This session provides an overview of the vision and mission of SHARCNET, the available high performance computing resources and the basic usage information concerning job submissions/management, queuing policies and available software, as well as the research programming support available to the SHARCNET research community.
The audience is expected to be familiar with the philosophy of performing computational tasks under UNIX and have a good grasp of the basics in computer science.
This session introduces some basic concepts and practice in high performance computing. The audience will be exposed to a number of key concepts and techniques in high performance computing, including the change of memory access patterns, optimization with compiler switches, use of libraries and parallelization, etc., through a number of simple, easy to understand examples.

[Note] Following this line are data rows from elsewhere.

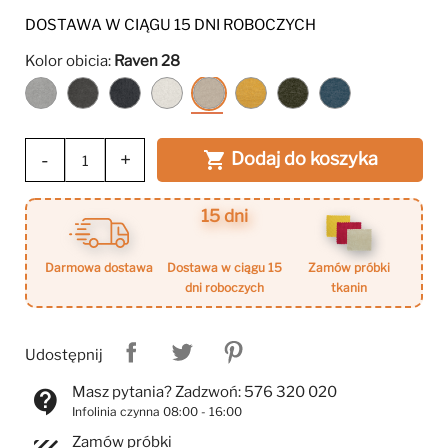
DOSTAWA W CIĄGU 15 DNI ROBOCZYCH
Kolor obicia:
Raven 28
Raven
Raven
Raven
Raven
Raven
Raven
Raven
Raven
6
15
18
22
28
66
78
86
-
+
Dodaj do koszyka

15 dni
darmowa dostawa
dostawa w ciągu 15
zamów próbki
dni roboczych
tkanin
Udostępnij
Masz pytania? Zadzwoń: 576 320 020
contact_support
Infolinia czynna 08:00 - 16:00
Zamów próbki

The audience is expected to have some practical experience in scientific computing and be familiar with C/C++ or Fortran programming language. Some experience with parallel programming will definitely be an asset but not required.
There are a variety of motivations driving the need for parallel software solutions. It is common to think of parallelism as a means of obtaining results faster; however, equally valid is the desire to model larger problems than are currently feasible, or equivalently to replicate existing experimental situations with much higher resolution.

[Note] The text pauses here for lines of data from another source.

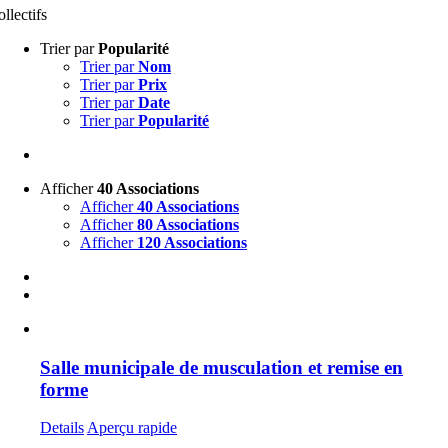
ollectifs
Trier par
Popularité
Trier par
Nom
Trier par
Prix
Trier par
Date
Trier par
Popularité
Afficher
40 Associations
Afficher
40 Associations
Afficher
80 Associations
Afficher
120 Associations
Salle municipale de musculation et remise en
forme
Details
Aperçu rapide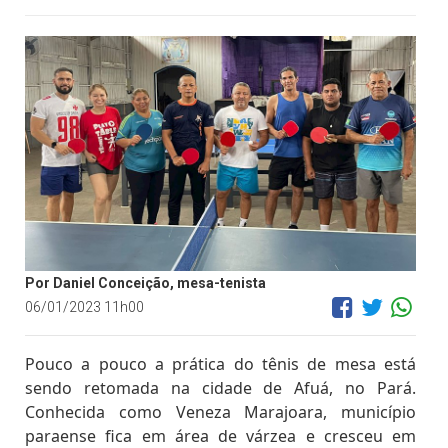
Por Daniel Conceição, mesa-tenista
06/01/2023 11h00
Pouco a pouco a prática do tênis de mesa está
sendo retomada na cidade de Afuá, no Pará.
Conhecida como Veneza Marajoara, município
paraense fica em área de várzea e cresceu em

Issues such as simplicity, modularity and maintainability still warrant our attention, however it also becomes common to dispense with some of the traditional notions of data abstraction in order to facilitate efficiency in fundamentals such as communication patterns. This talk will provide an overview of some of the fundamental issues in the parallel design process as well as critical issues that must be addressed appropriately when considering a parallel solution. Concepts will be explored at more depth using a case study on parallelizing a genetic algorithm.
The speed of a CPU is much faster than the speed of the main memory. CPU caches are small, fast memories usually found on the same die as the CPU cores. These are used to bridge the speed gap between the CPU core and the main memory. When the CPU requests an address, the CPU cache is checked. If found then a cache hit occurs otherwise a cache miss occurs. A cache miss requires multiple CPU cycles to access the requested address from the main memory and thus decreases application performance. When the CPU cache is full, then an existing cache entry is chosen to be replaced. A cache replacement algorithm decides the cache entry to be replaced. The most commonly used CPU cache replacement algorithm is the Least Recently Used (LRU) replacement algorithm which evicts the cache entry that is least recently accessed. This is based on the assumption that programs exhibit the property of temporal locality, which is phrased as recently accessed items are likely to be accessed in the near future. Under LRU, if an address is just referenced it stays in the cache for the longest possible time. We will show results of our analysis of memory access patterns that suggests that not all programs (especially networked applications) exhibit the expected locality that LRU assumes. We will then show how a change in the cache replacement algorithm can improve hit rates.